Heavy Sigma's material mainly consists of chaotically raw and unpolished produced music featuring unfinished musical ideas Lew experimented alone, feeling no need to record it with the Patrick Lew Band considering he felt it was not his best music as an artist and rock guitarist. A lot of Heavy Sigma's music is experimental post-rock, but dabbles with other styles closely associated with the Patrick Lew Band such as Grunge and Garage Punk. However, on the Heavy Sigma studio demo which was published and posted via Internet as of early 2012, many of the musical ideas wounded up becoming instrumental-only produced rock music. Lew's guitar playing skills were also at the time artistically challenging, as he felt his lead guitar playing sound was suffering on record given his experience and limitations as a musician.
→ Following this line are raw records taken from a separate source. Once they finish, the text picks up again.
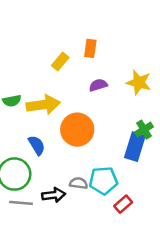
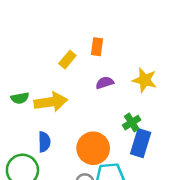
orange circle: (77, 130) -> (93, 148), moved
green cross: (144, 130) -> (132, 123), moved
blue semicircle: (37, 145) -> (44, 142), turned 30

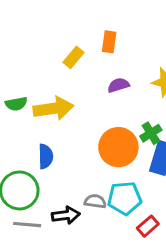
orange circle: (93, 148) -> (118, 147), moved

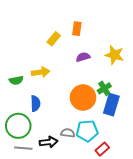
green semicircle: (16, 104) -> (16, 80), moved
yellow arrow: (53, 108) -> (40, 72), size x0.7

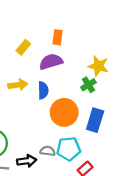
yellow rectangle: (54, 39) -> (23, 47), moved
purple semicircle: (83, 57) -> (51, 62), moved, size x1.5
green cross: (104, 88) -> (88, 85), moved
blue semicircle: (35, 104) -> (43, 90), moved

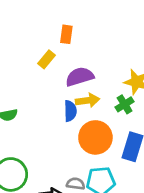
orange rectangle: (58, 37) -> (66, 34), moved
yellow arrow: (18, 85) -> (88, 100), moved

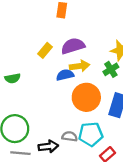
yellow rectangle: (47, 59) -> (45, 50), moved
blue semicircle: (70, 111) -> (65, 75), turned -102

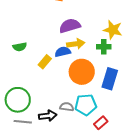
yellow rectangle: (45, 50) -> (45, 62), moved
green cross: (111, 69) -> (104, 47), turned 32
green semicircle: (13, 78) -> (20, 47), moved

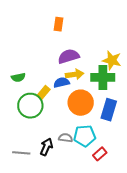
green cross: (104, 47) -> (103, 77), size x1.6
green circle: (18, 100) -> (30, 106), moved
black arrow: (48, 116) -> (46, 147), turned -60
Many of the songwriting ideas that were rejected by the Patrick Lew Band in the music making process were given its presence in Heavy Sigma, which were still unfinished yet reasonably listenable post-rock/garage punk band recordings of Lew's music. Lew is pretty much, the only lone guitar player in Heavy Sigma, both in the studio and sporadically onstage for local gigs. With today's digital technology and computers with fast-speed Internet or WiFi, online collaboration between Lew alongside Faith Marie and Dave Arceo via webcam when making the music on Skype and social-media website juggernaut Facebook enabled some of Marie and Arceo's musical performances and contributions on record in the studio. Recording bits and pieces of the music in their own home studios and computers, emailing back the multitrack files via WAV to Lew so he could Frankenstein the music on record. 
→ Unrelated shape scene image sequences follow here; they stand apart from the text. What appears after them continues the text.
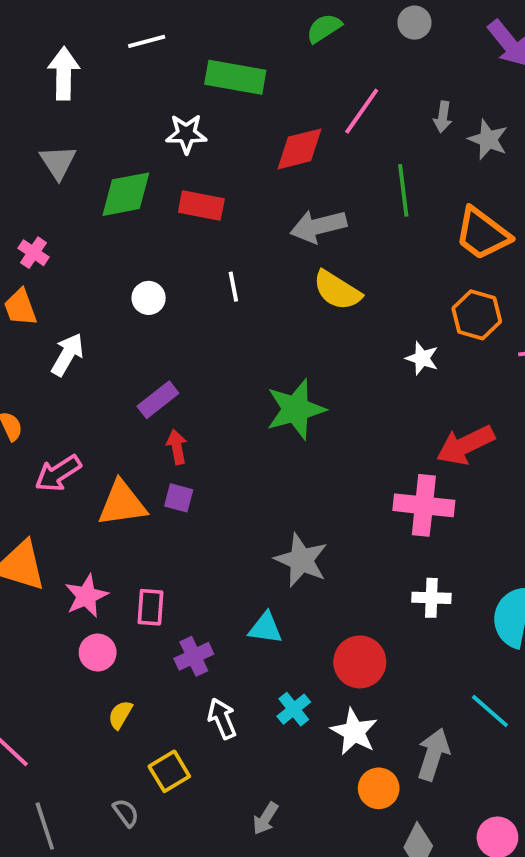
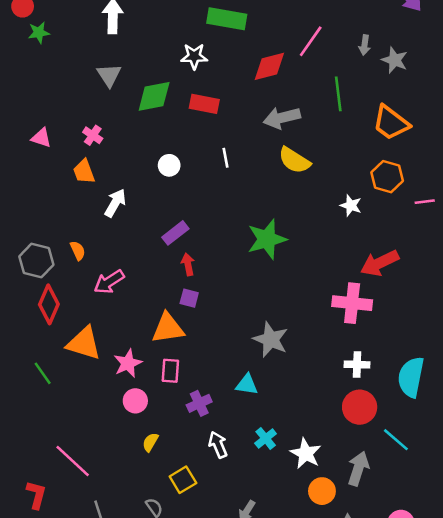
orange triangle: (122, 504) -> (168, 328), moved
red circle: (360, 662) -> (360, 407), moved

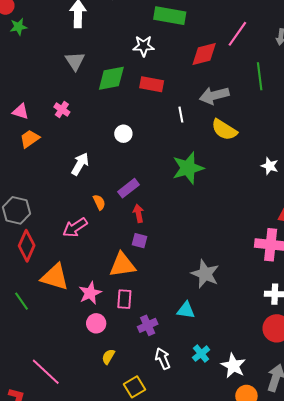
white line: (226, 158) -> (181, 115), moved
orange trapezoid: (84, 172) -> (30, 139), moved, turned 75
green star: (267, 239) -> (188, 168), moved
orange semicircle: (78, 251) -> (99, 202), moved

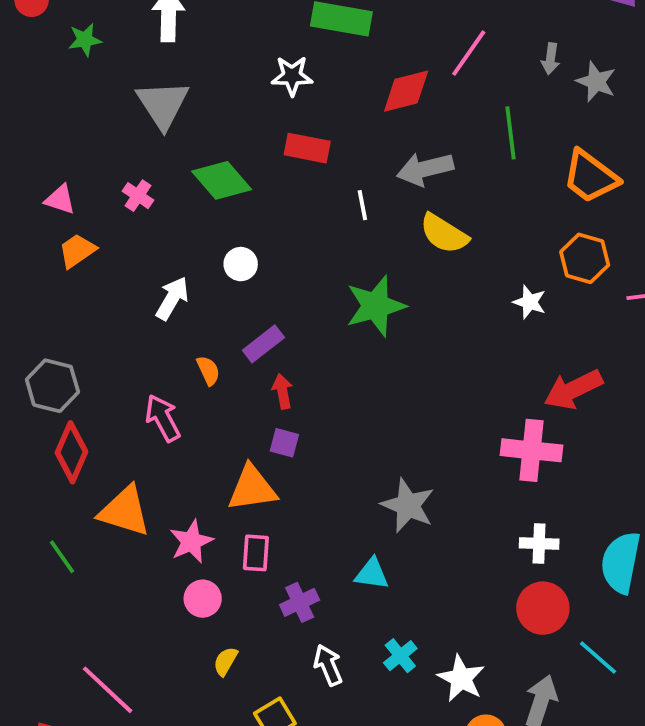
green star: (18, 27) -> (85, 40), moved
gray triangle: (75, 61) -> (163, 104), size x1.4
green diamond: (111, 78) -> (222, 180), moved, turned 60
white circle: (123, 134) -> (241, 264), moved
pink arrow: (75, 228) -> (163, 418), turned 95

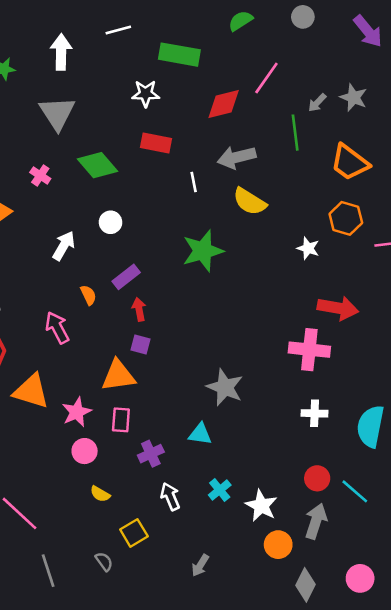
gray arrow: (550, 59) -> (317, 103), moved, turned 36
red arrow: (573, 389) -> (338, 308), turned -144
red circle: (543, 608) -> (317, 478), moved, size x0.7
yellow semicircle: (225, 661) -> (100, 494), turned -90

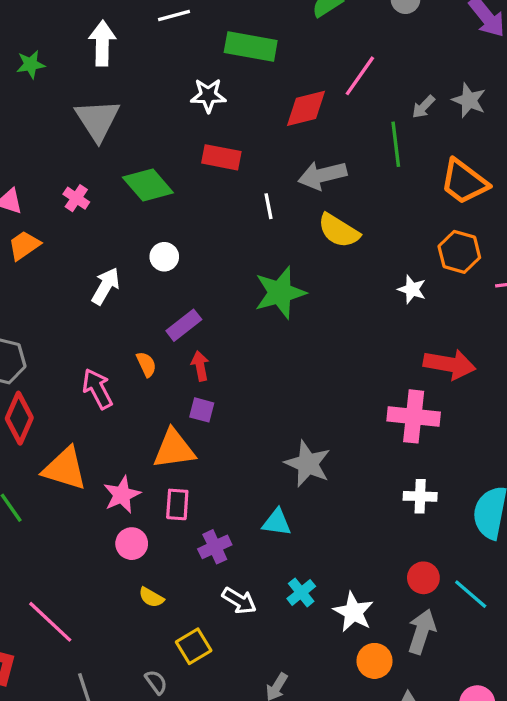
orange semicircle: (88, 295) -> (146, 364), moved
white arrow: (170, 497) -> (239, 601), turned 144

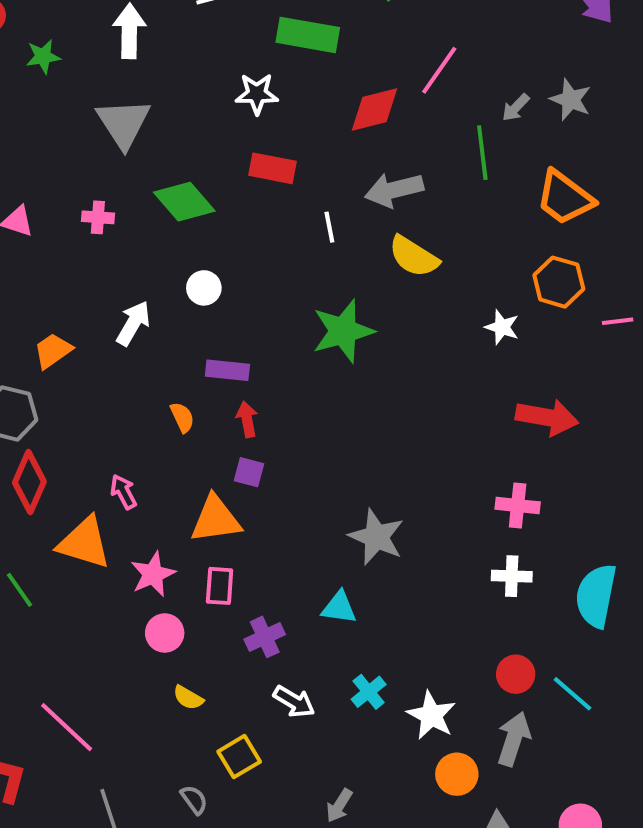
pink cross: (76, 198) -> (98, 217), turned -30
orange trapezoid: (24, 245) -> (53, 351), moved
purple rectangle: (184, 325) -> (227, 370), turned 44
pink arrow: (97, 389) -> (123, 492), moved, size x0.7
pink cross: (414, 416) -> (518, 506), moved, size x0.7

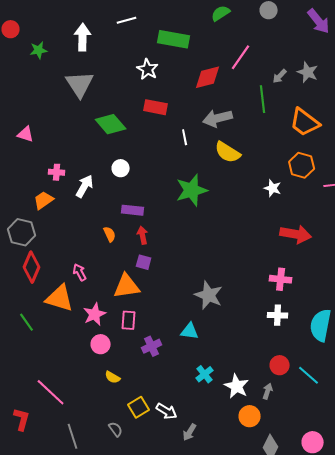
white star: (257, 94) -> (148, 69), turned 30
pink cross: (98, 217) -> (57, 172), moved
white arrow: (294, 702) -> (167, 411), moved
gray arrow: (514, 739) -> (268, 391), moved, size x0.6

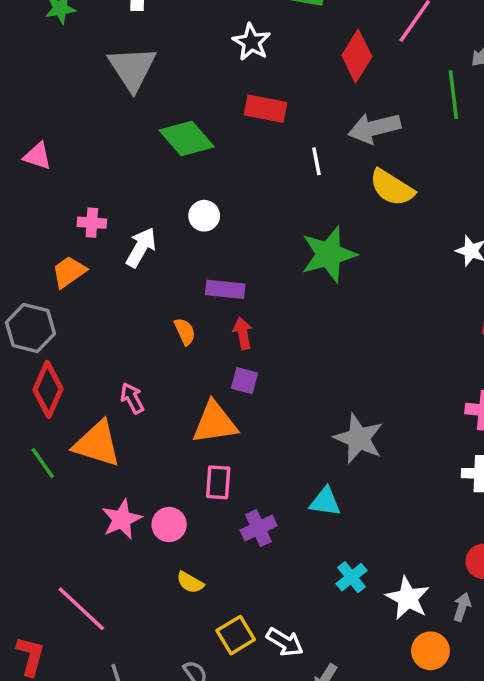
red diamond: (208, 77) -> (357, 56), turned -44
pink star: (95, 314) -> (122, 519), moved
green line: (27, 322) -> (43, 463), moved

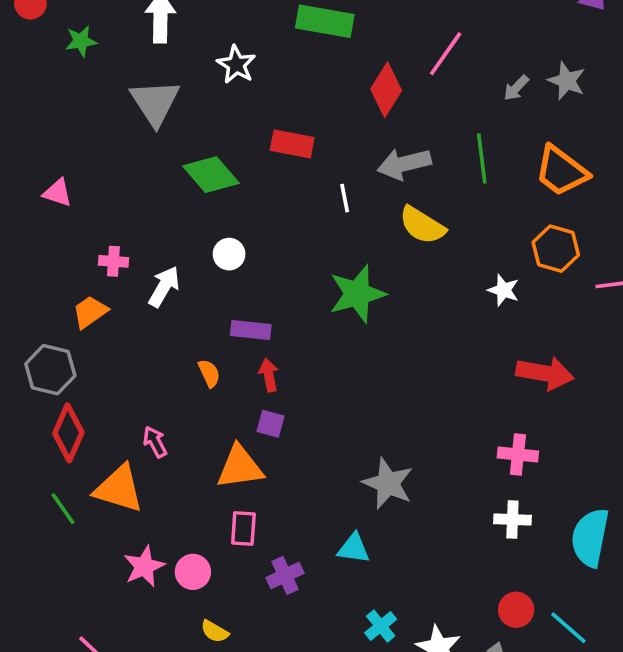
white star: (252, 42) -> (236, 65), moved
green line: (453, 95) -> (482, 158), moved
Between October to December 2011, Heavy Sigma began making music in the studio. It resulted in their recorded EP, Studio Demos 2012 (also known as Oddities). Which later after they finished making the music, was posted on the Internet as a free download on PLB-related band websites. Usually, Lew hands out printed pamphlets of Heavy Sigma locally at gigs and elsewhere to get his new solo project out there. But most of it was musical entrepreneurship based methods on the Internet itself. Lew intends Heavy Sigma as more of a solo project hobby for his passion for playing rock & roll music, but doesn't discount any prospects of performing live shows under the 'guise' Heavy Sigma sporadically.

WATCH THIS GROW! ENJOY THE MUSIC AND PLAY IT PASSIONATELY.